How do you know that your code works?

In 2023 I gave a conference keynote titled Epistemology of software, a recording of which is available on YouTube. In it, I try to answer the question: How do we know that software works?

The keynote was for a mixed audience with some technical, but also a big contingent of non-technical, software people, so I took a long detour around general epistemology, and particularly the philosophy of science as it pertains to empirical science. Towards the end of the presentation, I returned to the epistemology of software in particular. While I recommend that you watch the recording for a broader perspective, I want to reiterate the points about software development here. Personally, I like prose better than video when it comes to succinctly present and preserve ideas.

How do we know anything? #

In philosophy of science it's long been an established truth that we can't know anything with certainty. We can only edge asymptotically closer to what we believe is the 'truth'. The most effective method for that is the 'scientific method', which grossly simplified is an iterative process of forming hypotheses, making predictions, performing experiments, and corroborating or falsifying predictions. When experiments don't quite turn out as predicted, you may adjust your hypothesis accordingly.

Cycle with arrows from prediction to experiment, from experiment to adjustment, and from adjustment to prediction.

An example, however, may still be useful to set the stage. Consider Galilei's idea of dropping a small and a big ball from the Leaning Tower of Pisa.
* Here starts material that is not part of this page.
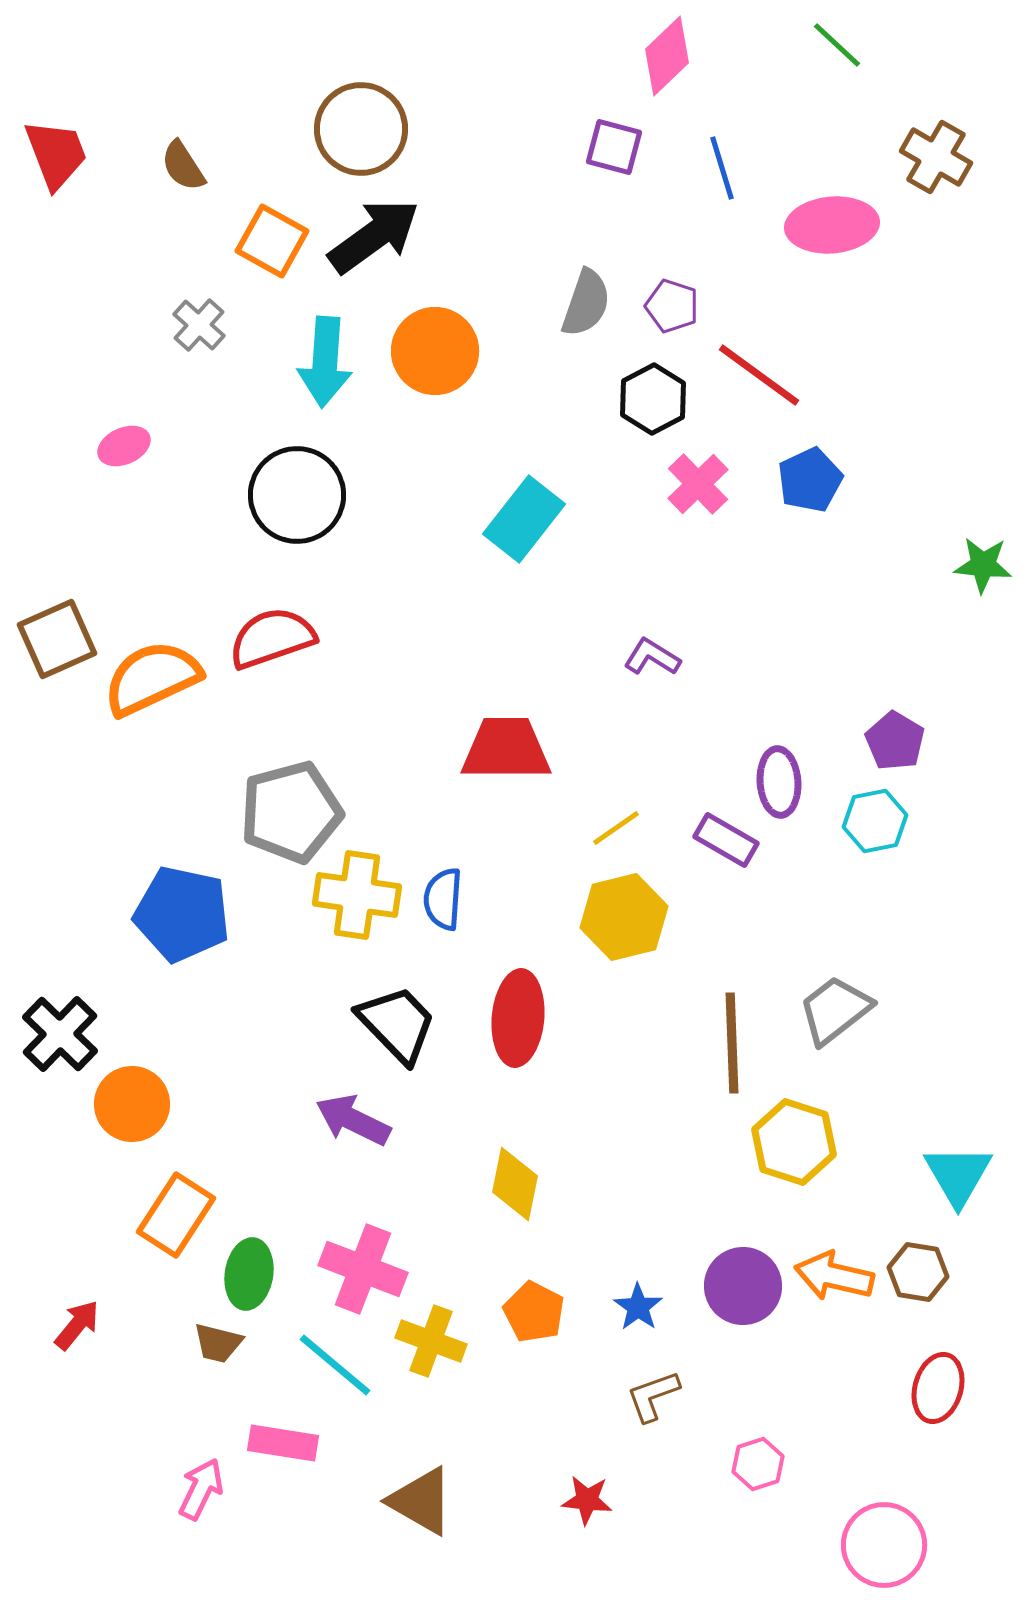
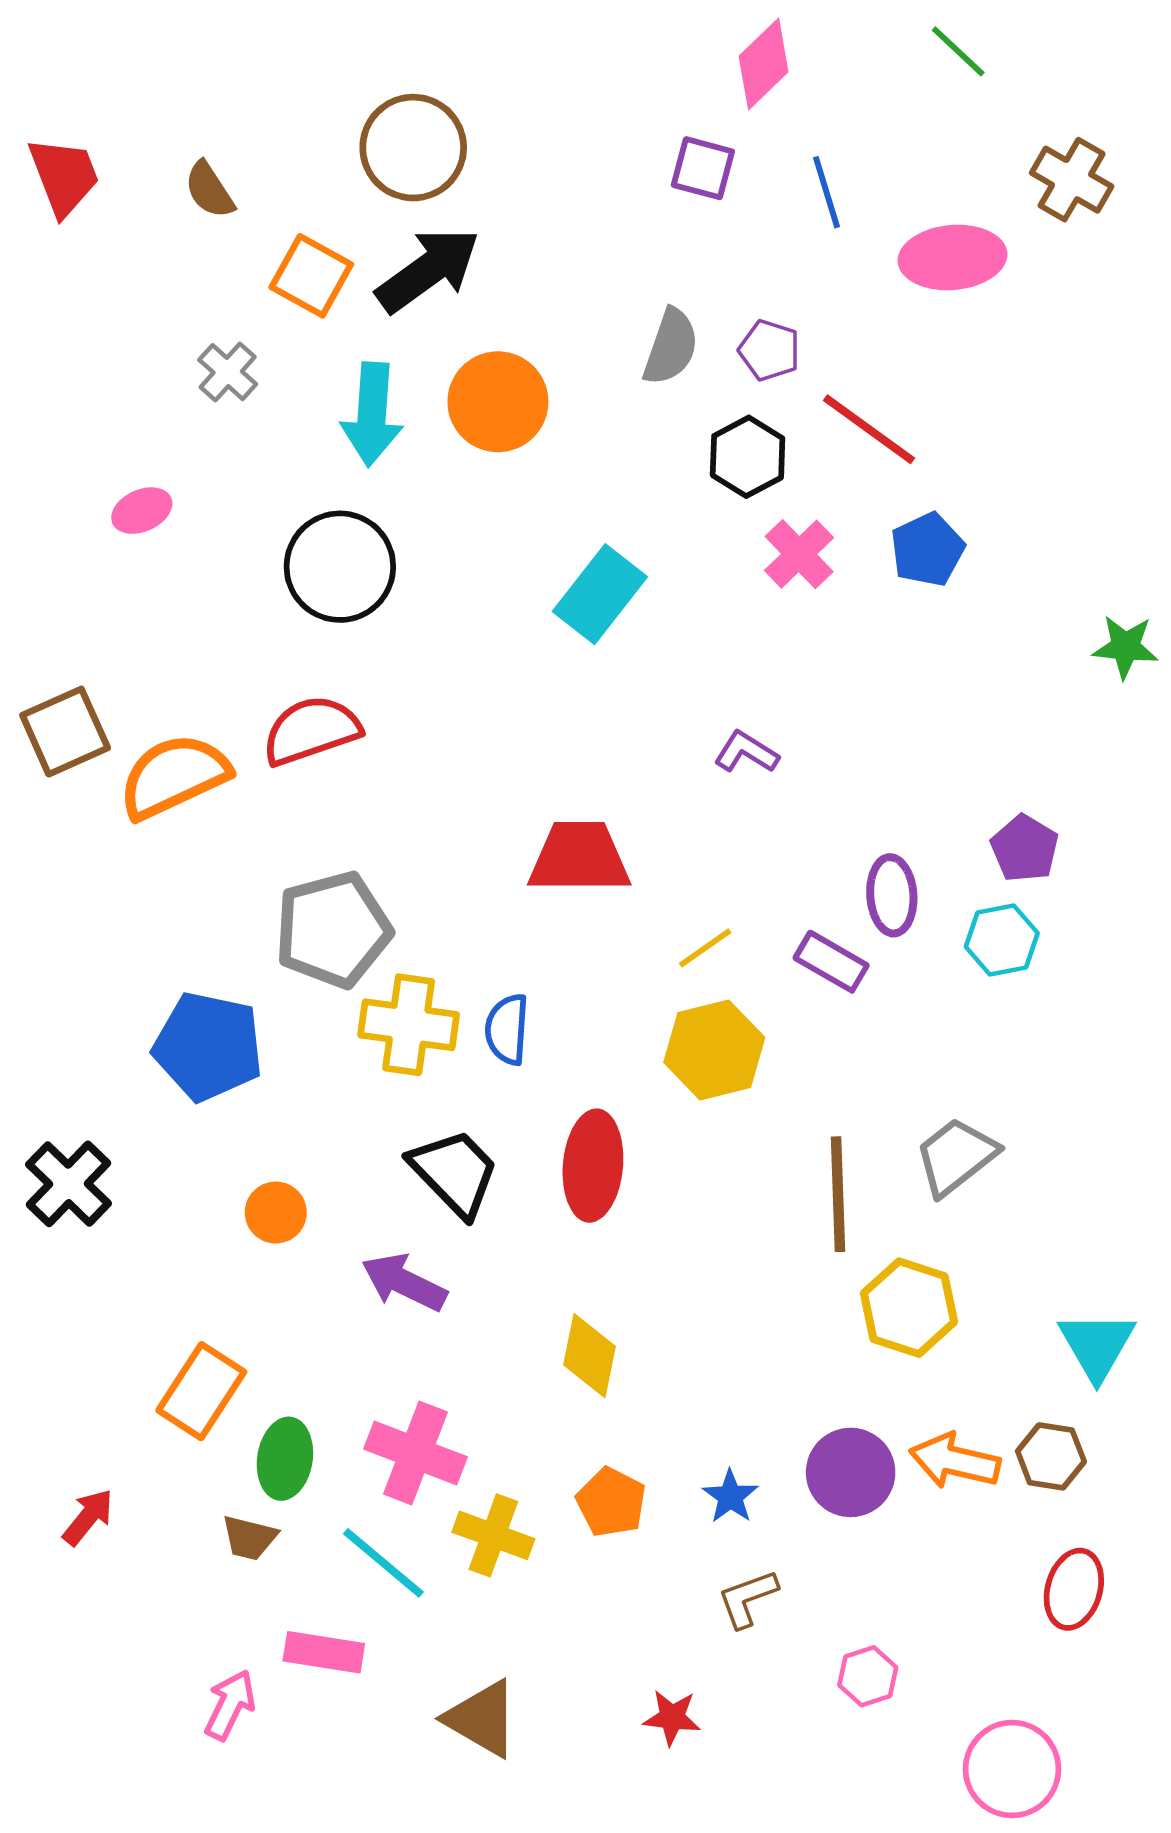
orange circle: (132, 1104) -> (276, 1213), moved, size x0.7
The prediction is that two objects of different mass will hit the ground simultaneously, if dropped from the same height simultaneously. This experiment have been carried out multiple times, even in vacuum chambers.

Even so, thousands of experiments do not constitute proof that two objects fall with the same acceleration. The experiments only make it exceedingly likely that this is so.

What happens if you apply scientific thinking to software development?

Empirical epistemology of software #

Put yourself in the shoes of a non-coding product owner. He or she needs an application to solve a particular problem. How does he or she know when that goal has been reached?

Ultimately, he or she can only do what any scientist can do: Form hypotheses, make predictions, and perform experiments. Sometimes product owners assign these jobs to other people, but so do scientists.

Cycle with arrows from write software to test, from test to shatter all illusions, and from shatter all illusions to write software.

Testing can be ad-hoc or planned, automated or manual, thorough or cursory, but it's really the only way a product owner can determine whether or not the software works.

When I started as a software developer, testing was often the purview of a dedicated testing department. The test manager would oversee the production of a test plan, which was a written document that manual testers were supposed to follow. Even so, this, too, is an empirical approach to software verification. Each test essentially implies a hypothesis: If we perform these steps, the application will behave in this particular, observable manner.

For an application designed for human interaction, letting a real human tester interact with it may be the most realistic test scenario, but human testers are slow. They also tend to make mistakes. The twentieth time they run through the same test scenario, they are likely to overlook details.

If you want to perform faster, and more reliable, tests, you may wish to automated the tests. You could, for example, write code that executes a test plan. This, however, raises another problem: If tests are also code, how do we know that the tests contain no bugs?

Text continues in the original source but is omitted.